Chereads / PVT Smith / Chapter 9 - 1930

Chapter 9 - 1930

It is mid August and the once busy and profitable auto shop that sits on the corner of Franklin and Reynolds is springing back to life. The auto bays are lined up with cars to be worked on as a father and son tirelessly fix car after car after car. Chuck's Auto was once again an honest and reasonable place to get old cars fixed up for negotiable pricing. Some customers were jobless and needed a long run down, or even inoperable, car to be fixed to seek employment and opportunities elsewhere. People like this paid what they could and offered services such as laundry, landscaping or cleaning. While working at the shop Charles and his son had been able to barter their services and their home was coming together for the first time in a very, very long time. The front doors, and other doors inside, have been re-hung and fixed of holes and creaks by a gentleman that worked with doors and windows some years back when the market was thriving and has since fallen on hard times like most people unable to even maintain his work truck, now that work was picking up again. A sprinkler system was somewhat crudely installed in the hopes of attracting green grass to invade the field of dirt and dead weeds. The inside of the house saw some of the most improvements with working outlets and lights to holes patched up all around.
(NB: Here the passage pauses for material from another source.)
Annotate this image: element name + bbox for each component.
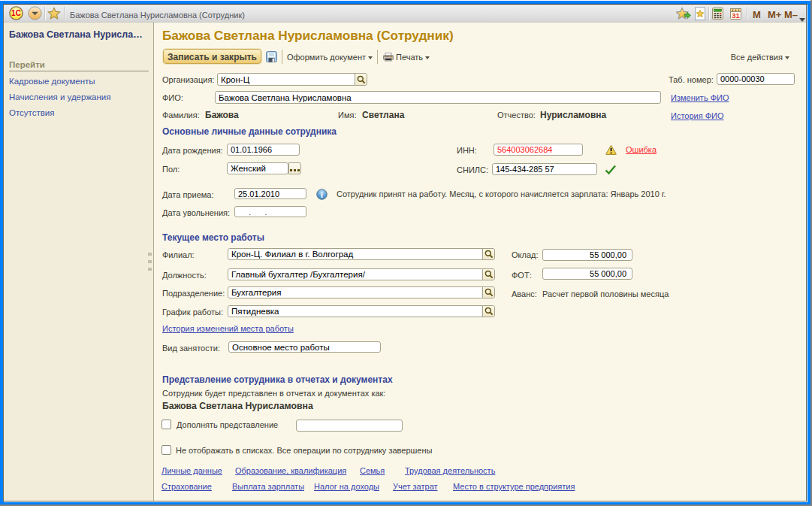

In the next few weeks there would be new paint inside and outside after Smith was able to bring to life a fleet of abandoned trucks used by a painter. Everything was going well in his life and he was only sad that summer was ending and he had to go back for his second year of high school.

Lisa and Smith spent any extra time they both had with each other, which there wasn't much of at all. Lisa was beginning an Air Force cadet training program that would last until her senior year and transition to active duty afterwards. She was just finishing up a basic training, of sorts, and Smith was working open to close in his father's shop leaving only early mornings or late evenings for them to build upon their already strong relationship. They shared very intimate and personal moments with each other but unspoken held off any physical activities past kissing, but it didn't feel like that created any more tension than normal. It was a dark cool summer night that the two sat on the side of a dock that protruded into the American River that ran through the capitol of the Western United States. The water was chilling their feet as they held each other with the starry night sky hung over them so meticulously and vividly. The dock itself was symbolic of the country they both found themselves in with the old rotted wood patched up with fresh redwood holding such an old structure together, it might appear visually haphazard but functionally very sound and being improved.

"Are we going to love each other forever?" Lisa asked in a very soft loving voice.

"I will love you forever." Smith replies.

"That seemed awfully suggestive to me not loving you forever."

"Maybe you are just over thinking it, or maybe I know how I will feel forever but logically cannot possibly know how you would feel about me forever."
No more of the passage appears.